KEP-964: Extending RequestedToCapacityRatio Priority Function to support Resource Bin Packing of Extended Resources - @sudeshsh
ExtendingRequestedToCapacityRatio Priority Function to support Resource Bin Packing of Extended Resources
Table of Contents
Summary
Extend RequestedToCapacityRatio Priority Function to allow users to use the best fit polices during scheduling. It will allow users to apply bin packing on core resources like CPU, Memory as well as extended resources like accelerators.
Motivation
While running workloads on kubernetes which use accelerator devices the default scheduler spreads pods across nodes resulting in fragmentation of extended resources. This fragmentation prevents scheduling pods with larger device resource requirements, and they remain in the pending state.
Goals
- Schedule Pods using BestFit Policy using RequestedToCapacityRatio Priority Function for extended Resources
- Reduce Fragmentation of scarce resources on the Cluster
Non-Goals
Proposal
The plan is to modify requested_to_capacity_ratio priority function to support resource_bin_packing of extended resources.
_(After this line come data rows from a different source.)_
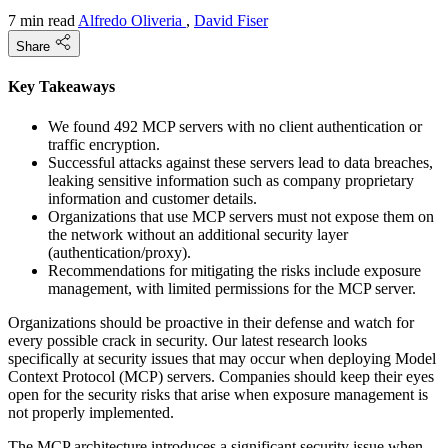
7 min read
Alfredo Oliveria
,
David Fiser
Share
Key Takeaways
We found 492 MCP servers with no client authentication or
traffic encryption.
Successful attacks against these servers lead to data breaches,
leaking sensitive information such as company proprietary
information and customer details.
Organizations that use MCP servers must not expose them on
the network without an additional security layer
(authentication/proxy).
Recommendations for mitigating the risks include exposure
management, with limited permissions for the MCP server.
Organizations should be proactive in their defense and watch for
every possible crack in security. Our latest research looks
specifically at security issues that may occur when deploying Model
Context Protocol (MCP) servers. Companies should keep their eyes
open for the security risks that arise when exposure management is
not properly implemented.
The MCP architecture introduces a significant security issue when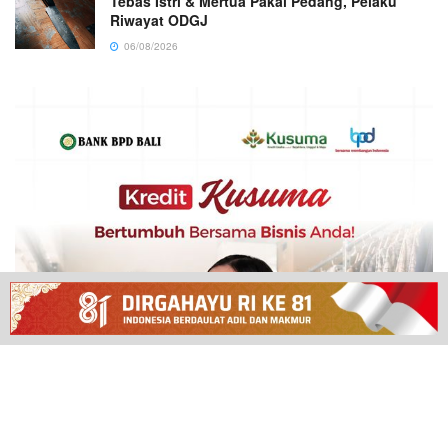
Tebas Istri & Mertua Pakai Pedang, Pelaku
Riwayat ODGJ
06/08/2026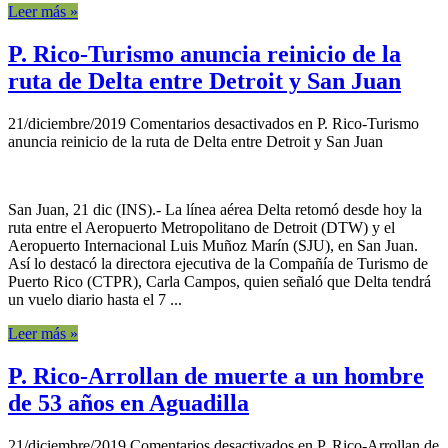
Leer más »
P. Rico-Turismo anuncia reinicio de la
ruta de Delta entre Detroit y San Juan
21/diciembre/2019
Comentarios desactivados
en P. Rico-Turismo
anuncia reinicio de la ruta de Delta entre Detroit y San Juan
San Juan, 21 dic (INS).- La línea aérea Delta retomó desde hoy la
ruta entre el Aeropuerto Metropolitano de Detroit (DTW) y el
Aeropuerto Internacional Luis Muñoz Marín (SJU), en San Juan.
Así lo destacó la directora ejecutiva de la Compañía de Turismo de
Puerto Rico (CTPR), Carla Campos, quien señaló que Delta tendrá
un vuelo diario hasta el 7 ...
Leer más »
P. Rico-Arrollan de muerte a un hombre
de 53 años en Aguadilla
21/diciembre/2019
Comentarios desactivados
en P. Rico-Arrollan de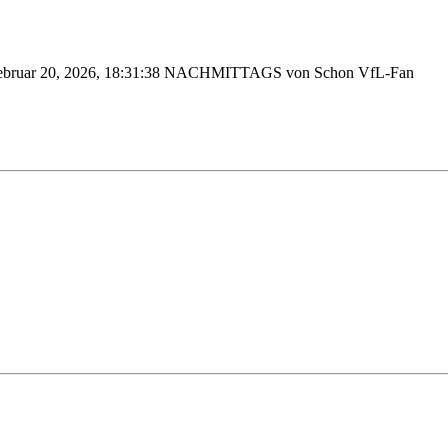
Februar 20, 2026, 18:31:38 NACHMITTAGS von Schon VfL-Fan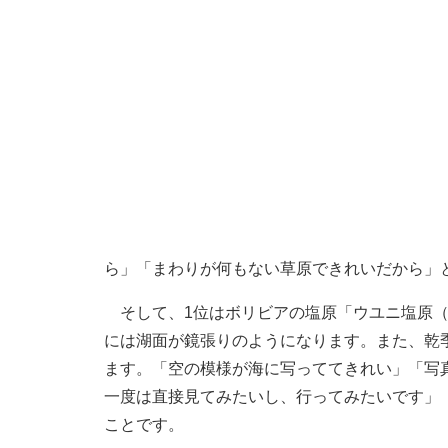
ら」「まわりが何もない草原できれいだから」
そして、1位はボリビアの塩原「ウユニ塩原（
には湖面が鏡張りのようになります。また、乾
ます。「空の模様が海に写っててきれい」「写
一度は直接見てみたいし、行ってみたいです」
ことです。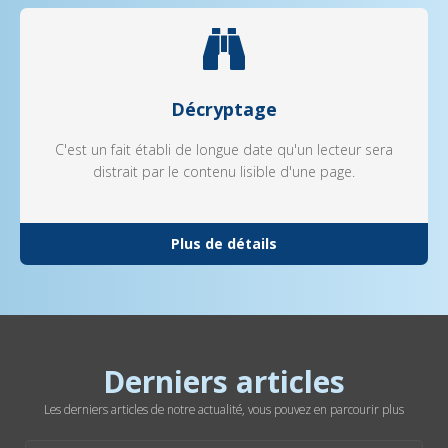
Décryptage
C'est un fait établi de longue date qu'un lecteur sera
distrait par le contenu lisible d'une page.
Plus de détails
Derniers articles
Les derniers articles de notre actualité, vous pouvez en parcourir plus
Add another argument resources of type map[v1.ResourceName]int64{} .This would allow users who want to bin pack a resource to use the function by setting the argument resources which would require them to specify weights for bin packing. For example
"priorities": [
...{
"name":"RequestedToCapacityRatioPriority",
"weight":5,
"argument":{
"requestedToCapacityRatioArguments":{
"shape":[
{
"utilization":100,
"score":10
},
{
"utilization":0,
"score":0
}
],
"resources":[
{
"resource":"intel.com/foo",
"weight":5
},
{
"resource":"intel.com/bar",
"weight":2
},
{
"resource":"cpu",
"weight":1
}
]
}
}
}
]
The argument resources is optional and by default will be set to the value
resources := map[v1.ResourceName]int64{
v1.ResourceMemory : 1,
v1.ResourceCPU : 1,
}
Argument Input Scenarios
- If the resource does not exist the score for that resources defaults to 0
- As we are storing resources as a map there can be a single weight for every resource type.
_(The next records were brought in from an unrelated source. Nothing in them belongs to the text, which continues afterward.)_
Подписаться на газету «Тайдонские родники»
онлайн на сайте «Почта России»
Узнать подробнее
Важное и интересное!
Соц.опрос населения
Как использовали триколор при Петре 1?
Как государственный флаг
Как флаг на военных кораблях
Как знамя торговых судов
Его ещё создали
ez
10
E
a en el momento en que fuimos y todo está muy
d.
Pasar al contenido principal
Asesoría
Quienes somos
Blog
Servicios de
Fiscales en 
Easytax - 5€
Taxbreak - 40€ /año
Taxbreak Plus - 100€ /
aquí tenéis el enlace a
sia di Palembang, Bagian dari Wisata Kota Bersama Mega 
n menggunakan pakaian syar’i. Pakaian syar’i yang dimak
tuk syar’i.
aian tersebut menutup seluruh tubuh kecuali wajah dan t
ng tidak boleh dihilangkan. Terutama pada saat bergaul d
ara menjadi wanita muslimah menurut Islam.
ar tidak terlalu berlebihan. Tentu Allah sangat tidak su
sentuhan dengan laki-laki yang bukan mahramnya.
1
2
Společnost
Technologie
- Negative weights are not allowed, this would be filtered inside the function and an appropriate error would be thrown.
Design Details
The node score would be calculated as (podRequest + requested) / allocatable. The weights would be used to calculate the resulting node score in the following way.
resources := make(map[v1.ResourceName]weight)
nodeScore := 0
weightSum := 0
for resource, weight := range resources {
nodeScore += resourceScoringFunction((podRequest[resource]+ requested[resource]), allocatable[resource]) * weight
weightSum += weight
}
nodeScore = nodeScore / weightSum
Update the function buildRequestedToCapacityRatioScorerFunction definition as
func buildRequestedToCapacityRatioScorerFunction(scoringFunctionShape FunctionShape, resources []Resources) func(nodeInfo *schedulercache.NodeInfo) int64
User Stories
Story 1
Let’s consider a cluster with intel.com/foo as a scarce resource. A user needs to submit 3 jobs with specs as shown below

Default Behavior
The default scheduler in most cases will schedule the Pods as follows as there is no priority function for an extended resource for bin packing.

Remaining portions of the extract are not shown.